▸ **Extracted material**
┌──
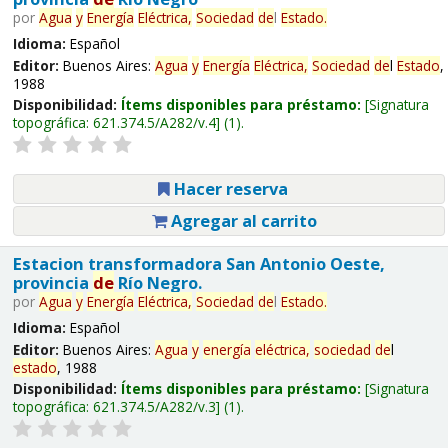
por
Agua
y
Energía
Eléctrica,
Sociedad
de
l
Estado
.
Idioma:
Español
Editor:
Buenos Aires:
Agua
y
Energía
Eléctrica,
Sociedad
de
l
Estado
,
1988
Disponibilidad:
Ítems disponibles para préstamo:
Signatura
topográfica:
621.374.5/A282/v.4
(1).
Hacer reserva
Agregar al carrito
Estacion transformadora San Antonio Oeste,
provincia
de
Río Negro.
por
Agua
y
Energía
Eléctrica,
Sociedad
de
l
Estado
.
Idioma:
Español
Editor:
Buenos Aires:
Agua
y
energía
eléctrica,
sociedad
de
l
estado
, 1988
Disponibilidad:
Ítems disponibles para préstamo:
Signatura
topográfica:
621.374.5/A282/v.3
(1).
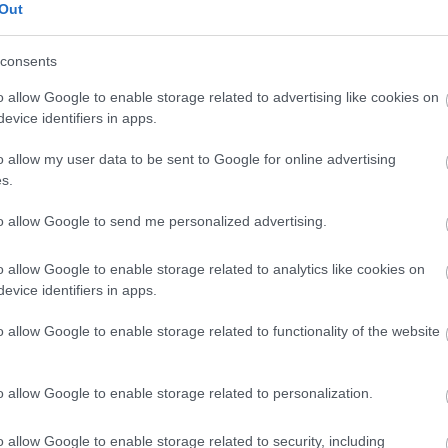
Out
 Birkebeinerin Elite Sprint, jossa Elitti hiihtäjät
consents
ssa voiton Saavutti Venäjän Dimitri Ozerskiy ennen
utsen oli kisassa kolmas ennen Sveitsin Philip Fur
o allow Google to enable storage related to advertising like cookies on
evice identifiers in apps.
n tyylin Lähtö on suomen aikaa kello 16:00 ja vapa
o allow my user data to be sent to Google for online advertising
s.
to allow Google to send me personalized advertising.
o allow Google to enable storage related to analytics like cookies on
evice identifiers in apps.
o allow Google to enable storage related to functionality of the website
o allow Google to enable storage related to personalization.
o allow Google to enable storage related to security, including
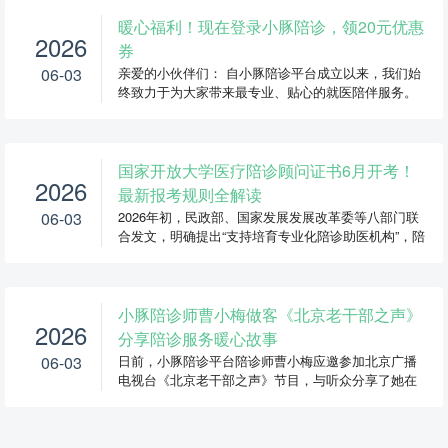
暖心福利！现在登录小豚陪诊，领20元优惠
2026
券
06-03
亲爱的小伙伴们： 自小豚陪诊平台成立以来，我们始
终致力于为大家带来最专业、贴心的就医陪伴服务。
感谢每...
国家开放大学医疗陪诊顾问证书6月开考！
2026
最新报考规则全解读
06-03
2026年初，民政部、国家发展发展改革委等八部门联
合发文，明确提出“支持培育专业化陪诊助医机构”，陪
诊行业...
小豚陪诊师曹小梅做客《北京老干部之声》
2026
分享陪诊服务暖心故事
06-03
日前，小豚陪诊平台陪诊师曹小梅应邀参加北京广播
电视台《北京老干部之声》节目，与听众分享了她在
陪诊行业...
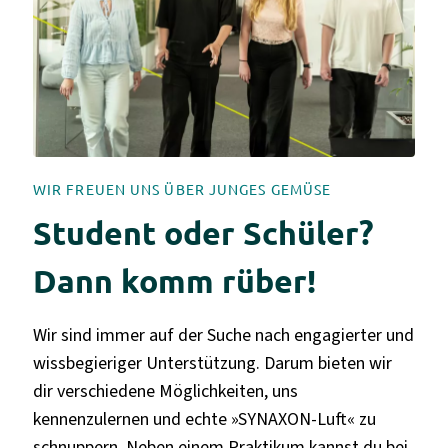
WIR FREUEN UNS ÜBER JUNGES GEMÜSE
Student oder Schüler?
Dann komm rüber!
Wir sind immer auf der Suche nach engagierter und
wissbegieriger Unterstützung. Darum bieten wir
dir verschiedene Möglichkeiten, uns
kennenzulernen und echte »SYNAXON-Luft« zu
schnuppern. Neben einem Praktikum kannst du bei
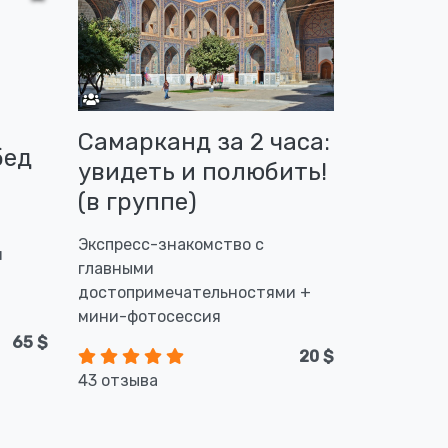
Самарканд за 2 часа:
бед
увидеть и полюбить!
(в группе)
Экспресс-знакомство с
и
главными
достопримечательностями +
мини-фотосессия
65 $
20 $
43 отзыва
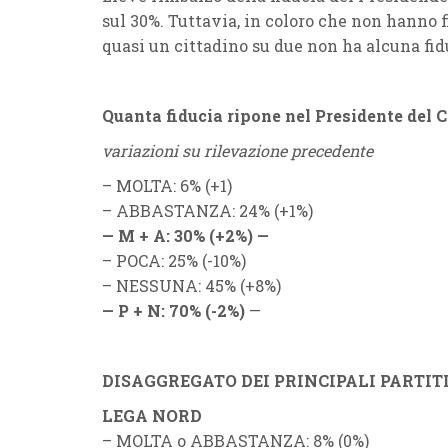
sul 30%. Tuttavia, in coloro che non hanno 
quasi un cittadino su due non ha alcuna fid
Quanta fiducia ripone nel Presidente del C
variazioni su rilevazione precedente
– MOLTA: 6% (+1)
– ABBASTANZA: 24% (+1%)
— M + A: 30% (+2%) —
– POCA: 25% (-10%)
– NESSUNA: 45% (+8%)
— P + N: 70% (-2%)
—
DISAGGREGATO DEI PRINCIPALI PARTIT
LEGA NORD
– MOLTA o ABBASTANZA: 8% (0%)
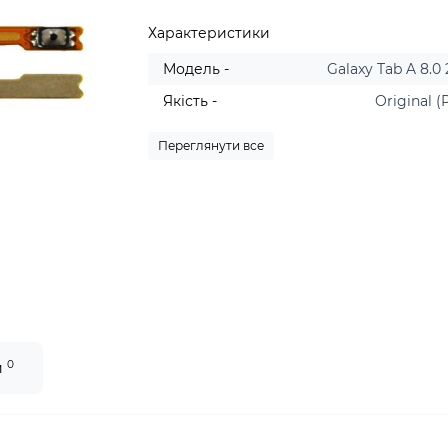
Характеристики
Модель -
Galaxy Tab A 8.0
Якість -
Original (
Переглянути все
0
и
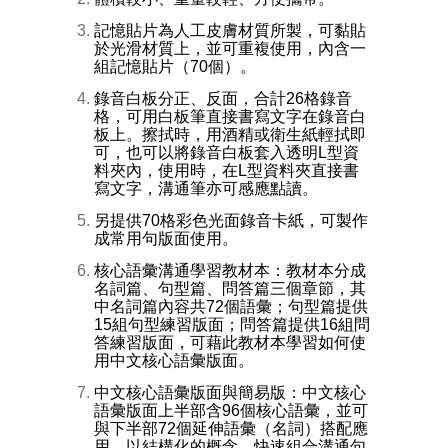
記憶貼片為人工皮膚材質所製，可黏貼
於光滑材質上，並可重複使用，內含一
組記憶貼片（70個）。
錄音白板分正、反面，合計26格錄音
格，可用白板筆直接書寫文字在錄音白
板上。擦拭時，用酒精或衛生紙輕拭即
可，也可以將錄音白板套入透明L型資
料夾內，使用時，在L型資料夾直接書
寫文字，溝通筆亦可感應點讀。
另提供70格彩色光面錄音卡紙，可製作
成常用句版面使用。
核心語彙溝通學習教材本：教材本分成
名詞篇、句型篇、問答篇三個章節，其
中名詞篇內容共72個語彙；句型篇提供
15組句型練習版面；問答篇提供16組問
答練習版面，可藉此教材本學習如何使
用中文核心語彙版面。
中文核心語彙版面與簡易版：中文核心
語彙版面上半部含96個核心語彙，並可
與下半部72個延伸語彙（名詞）搭配應
用，以結構化的概念，快速組合溝通句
└──
▸ **Work instructions**
Return the full listing above exactly as written, and omit the pictures.

▸ **Your response**
por
Agua
y
Energía
Eléctrica,
Sociedad
de
l
Estado
.
Idioma:
Español
Editor:
Buenos Aires:
Agua
y
Energía
Eléctrica,
Sociedad
de
l
Estado
,
1988
Disponibilidad:
Ítems disponibles para préstamo:
Signatura
topográfica:
621.374.5/A282/v.4
(1).
Hacer reserva
Agregar al carrito
Estacion transformadora San Antonio Oeste,
provincia
de
Río Negro.
por
Agua
y
Energía
Eléctrica,
Sociedad
de
l
Estado
.
Idioma:
Español
Editor:
Buenos Aires:
Agua
y
energía
eléctrica,
sociedad
de
l
estado
, 1988
Disponibilidad:
Ítems disponibles para préstamo:
Signatura
topográfica:
621.374.5/A282/v.3
(1).
Out
 Birkebeinerin Elite Sprint, jossa Elitti hiihtäjät
consents
ssa voiton Saavutti Venäjän Dimitri Ozerskiy ennen
utsen oli kisassa kolmas ennen Sveitsin Philip Fur
o allow Google to enable storage related to advertising like cookies on
evice identifiers in apps.
n tyylin Lähtö on suomen aikaa kello 16:00 ja vapa
o allow my user data to be sent to Google for online advertising
s.
to allow Google to send me personalized advertising.
o allow Google to enable storage related to analytics like cookies on
evice identifiers in apps.
o allow Google to enable storage related to functionality of the website
o allow Google to enable storage related to personalization.
o allow Google to enable storage related to security, including
暖心福利！现在登录小豚陪诊，领20元优惠
2026
券
06-03
亲爱的小伙伴们： 自小豚陪诊平台成立以来，我们始
终致力于为大家带来最专业、贴心的就医陪伴服务。
感谢每...
国家开放大学医疗陪诊顾问证书6月开考！
2026
最新报考规则全解读
06-03
2026年初，民政部、国家发展发展改革委等八部门联
合发文，明确提出“支持培育专业化陪诊助医机构”，陪
诊行业...
小豚陪诊师曹小梅做客《北京老干部之声》
2026
分享陪诊服务暖心故事
06-03
日前，小豚陪诊平台陪诊师曹小梅应邀参加北京广播
电视台《北京老干部之声》节目，与听众分享了她在
陪诊行业...
WIR FREUEN UNS ÜBER JUNGES GEMÜSE
Student oder Schüler?
Dann komm rüber!
Wir sind immer auf der Suche nach engagierter und
wissbegieriger Unterstützung. Darum bieten wir
dir verschiedene Möglichkeiten, uns
kennenzulernen und echte »SYNAXON-Luft« zu
schnuppern. Neben einem Praktikum kannst du bei
Самарканд за 2 часа:
бед
увидеть и полюбить!
(в группе)
Экспресс-знакомство с
и
главными
достопримечательностями +
мини-фотосессия
65 $
20 $
43 отзыва
sul 30%. Tuttavia, in coloro che non hanno 
quasi un cittadino su due non ha alcuna fid
Quanta fiducia ripone nel Presidente del C
variazioni su rilevazione precedente
– MOLTA: 6% (+1)
– ABBASTANZA: 24% (+1%)
— M + A: 30% (+2%) —
– POCA: 25% (-10%)
– NESSUNA: 45% (+8%)
— P + N: 70% (-2%)
—
DISAGGREGATO DEI PRINCIPALI PARTIT
LEGA NORD
– MOLTA o ABBASTANZA: 8% (0%)
Характеристики
Модель -
Galaxy Tab A 8.0
Якість -
Original (
Переглянути все
0
и
記憶貼片為人工皮膚材質所製，可黏貼
於光滑材質上，並可重複使用，內含一
組記憶貼片（70個）。
錄音白板分正、反面，合計26格錄音
格，可用白板筆直接書寫文字在錄音白
板上。擦拭時，用酒精或衛生紙輕拭即
可，也可以將錄音白板套入透明L型資
料夾內，使用時，在L型資料夾直接書
寫文字，溝通筆亦可感應點讀。
另提供70格彩色光面錄音卡紙，可製作
成常用句版面使用。
核心語彙溝通學習教材本：教材本分成
名詞篇、句型篇、問答篇三個章節，其
中名詞篇內容共72個語彙；句型篇提供
15組句型練習版面；問答篇提供16組問
答練習版面，可藉此教材本學習如何使
用中文核心語彙版面。
中文核心語彙版面與簡易版：中文核心
語彙版面上半部含96個核心語彙，並可
與下半部72個延伸語彙（名詞）搭配應
用，以結構化的概念，快速組合溝通句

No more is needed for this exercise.